Required action: The goal is a clean copy of all the data below, with pictures dropped and everything else retyped exactly.

------------------------

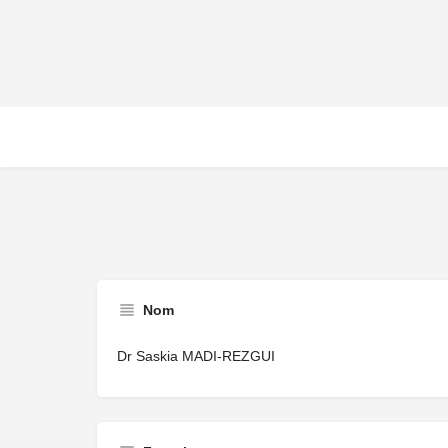
Nom
Dr Saskia MADI-REZGUI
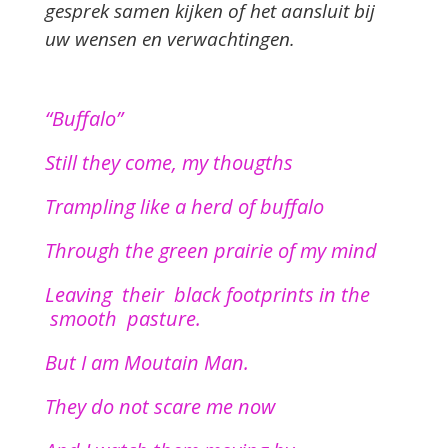
gesprek samen kijken of het aansluit bij
uw wensen en verwachtingen.
“Buffalo”
Still they come, my thougths
Trampling like a herd of buffalo
Through the green prairie of my mind
Leaving their black footprints in the
smooth pasture.
But I am Moutain Man.
They do not scare me now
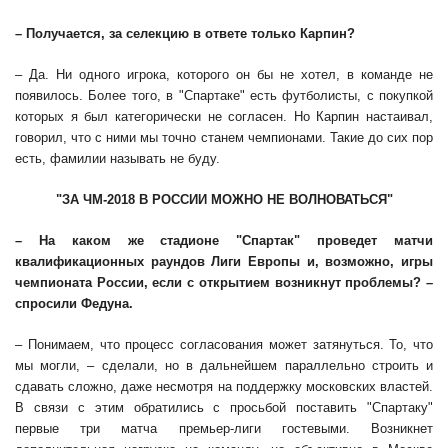
– Получается, за селекцию в ответе только Карпин?
– Да. Ни одного игрока, которого он бы не хотел, в команде не
появилось. Более того, в "Спартаке" есть футболисты, с покупкой
которых я был категорически не согласен. Но Карпин настаивал,
говорил, что с ними мы точно станем чемпионами. Такие до сих пор
есть, фамилии называть не буду.
"ЗА ЧМ-2018 В РОССИИ МОЖНО НЕ ВОЛНОВАТЬСЯ"
– На каком же стадионе "Спартак" проведет матчи
квалификационных раундов Лиги Европы и, возможно, игры
чемпионата России, если с открытием возникнут проблемы? –
спросили Федуна.
– Понимаем, что процесс согласования может затянуться. То, что
мы могли, – сделали, но в дальнейшем параллельно строить и
сдавать сложно, даже несмотря на поддержку московских властей.
В связи с этим обратились с просьбой поставить "Спартаку"
первые три матча премьер-лиги гостевыми. Возникнет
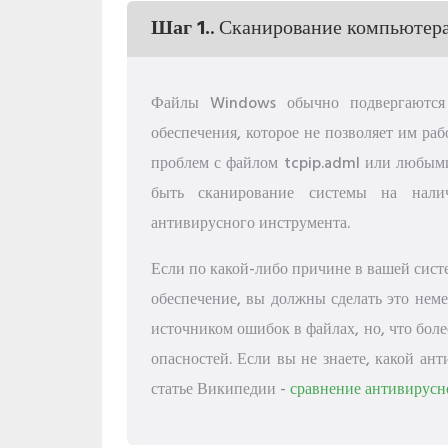
Шаг 1.
. Сканирование компьютера
Файлы Windows обычно подвергаются 
обеспечения, которое не позволяет им р
проблем с файлом tcpip.adml или любы
быть сканирование системы на нали
антивирусного инструмента.
Если по какой-либо причине в вашей сист
обеспечение, вы должны сделать это неме
источником ошибок в файлах, но, что боле
опасностей. Если вы не знаете, какой ан
статье Википедии -
сравнение антивирусн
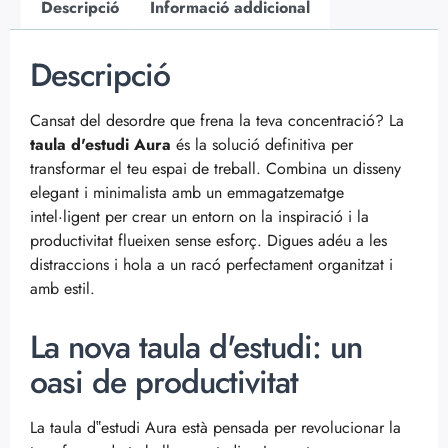
Descripció
Informació addicional
Descripció
Cansat del desordre que frena la teva concentració? La
taula d'estudi Aura
és la solució definitiva per
transformar el teu espai de treball. Combina un disseny
elegant i minimalista amb un emmagatzematge
intel·ligent per crear un entorn on la inspiració i la
productivitat flueixen sense esforç. Digues adéu a les
distraccions i hola a un racó perfectament organitzat i
amb estil.
La nova taula d'estudi: un
oasi de productivitat
La taula d‟estudi Aura està pensada per revolucionar la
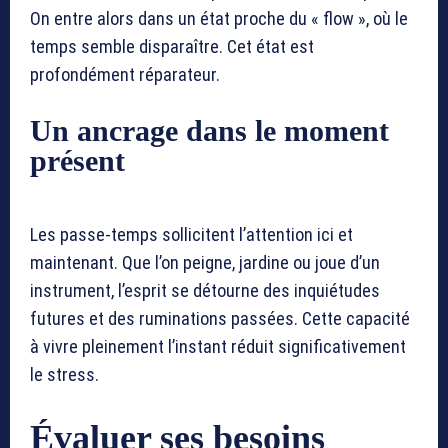
On entre alors dans un état proche du « flow », où le
temps semble disparaître. Cet état est
profondément réparateur.
Un ancrage dans le moment
présent
Les passe-temps sollicitent l’attention ici et
maintenant. Que l’on peigne, jardine ou joue d’un
instrument, l’esprit se détourne des inquiétudes
futures et des ruminations passées. Cette capacité
à vivre pleinement l’instant réduit significativement
le stress.
Évaluer ses besoins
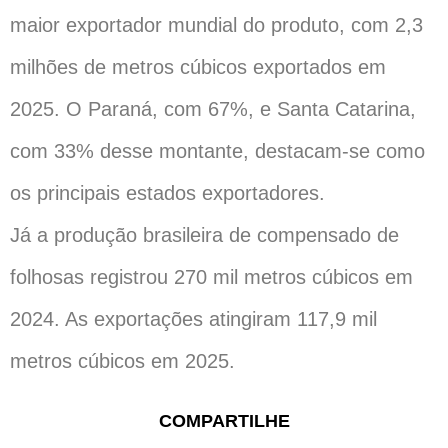
maior exportador mundial do produto, com 2,3
milhões de metros cúbicos exportados em
2025. O Paraná, com 67%, e Santa Catarina,
com 33% desse montante, destacam-se como
os principais estados exportadores.
Já a produção brasileira de compensado de
folhosas registrou 270 mil metros cúbicos em
2024. As exportações atingiram 117,9 mil
metros cúbicos em 2025.
COMPARTILHE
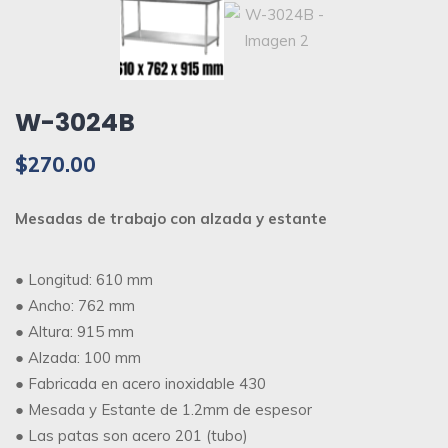
W-3024B
$
270.00
Mesadas de trabajo con alzada y estante
● Longitud: 610 mm
● Ancho: 762 mm
● Altura: 915 mm
● Alzada: 100 mm
● Fabricada en acero inoxidable 430
● Mesada y Estante de 1.2mm de espesor
● Las patas son acero 201 (tubo)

------------------------

Written reply:
Nom
Dr Saskia MADI-REZGUI
gesprek samen kijken of het aansluit bij
uw wensen en verwachtingen.
“Buffalo”
Still they come, my thougths
Trampling like a herd of buffalo
Through the green prairie of my mind
Leaving their black footprints in the
smooth pasture.
But I am Moutain Man.
They do not scare me now
– Получается, за селекцию в ответе только Карпин?
– Да. Ни одного игрока, которого он бы не хотел, в команде не
появилось. Более того, в "Спартаке" есть футболисты, с покупкой
которых я был категорически не согласен. Но Карпин настаивал,
говорил, что с ними мы точно станем чемпионами. Такие до сих пор
есть, фамилии называть не буду.
"ЗА ЧМ-2018 В РОССИИ МОЖНО НЕ ВОЛНОВАТЬСЯ"
– На каком же стадионе "Спартак" проведет матчи
квалификационных раундов Лиги Европы и, возможно, игры
чемпионата России, если с открытием возникнут проблемы? –
спросили Федуна.
– Понимаем, что процесс согласования может затянуться. То, что
мы могли, – сделали, но в дальнейшем параллельно строить и
сдавать сложно, даже несмотря на поддержку московских властей.
В связи с этим обратились с просьбой поставить "Спартаку"
первые три матча премьер-лиги гостевыми. Возникнет
Шаг 1.
. Сканирование компьютера
Файлы Windows обычно подвергаются 
обеспечения, которое не позволяет им р
проблем с файлом tcpip.adml или любы
быть сканирование системы на нали
антивирусного инструмента.
Если по какой-либо причине в вашей сист
обеспечение, вы должны сделать это неме
источником ошибок в файлах, но, что боле
опасностей. Если вы не знаете, какой ан
статье Википедии -
сравнение антивирусн
Descripció
Informació addicional
Descripció
Cansat del desordre que frena la teva concentració? La
taula d'estudi Aura
és la solució definitiva per
transformar el teu espai de treball. Combina un disseny
elegant i minimalista amb un emmagatzematge
intel·ligent per crear un entorn on la inspiració i la
productivitat flueixen sense esforç. Digues adéu a les
distraccions i hola a un racó perfectament organitzat i
amb estil.
La nova taula d'estudi: un
oasi de productivitat
La taula d‟estudi Aura està pensada per revolucionar la
On entre alors dans un état proche du « flow », où le
temps semble disparaître. Cet état est
profondément réparateur.
Un ancrage dans le moment
présent
Les passe-temps sollicitent l’attention ici et
maintenant. Que l’on peigne, jardine ou joue d’un
instrument, l’esprit se détourne des inquiétudes
futures et des ruminations passées. Cette capacité
à vivre pleinement l’instant réduit significativement
le stress.
Évaluer ses besoins
maior exportador mundial do produto, com 2,3
milhões de metros cúbicos exportados em
2025. O Paraná, com 67%, e Santa Catarina,
com 33% desse montante, destacam-se como
os principais estados exportadores.
Já a produção brasileira de compensado de
folhosas registrou 270 mil metros cúbicos em
2024. As exportações atingiram 117,9 mil
metros cúbicos em 2025.
COMPARTILHE
W-3024B
$
270.00
Mesadas de trabajo con alzada y estante
● Longitud: 610 mm
● Ancho: 762 mm
● Altura: 915 mm
● Alzada: 100 mm
● Fabricada en acero inoxidable 430
● Mesada y Estante de 1.2mm de espesor
● Las patas son acero 201 (tubo)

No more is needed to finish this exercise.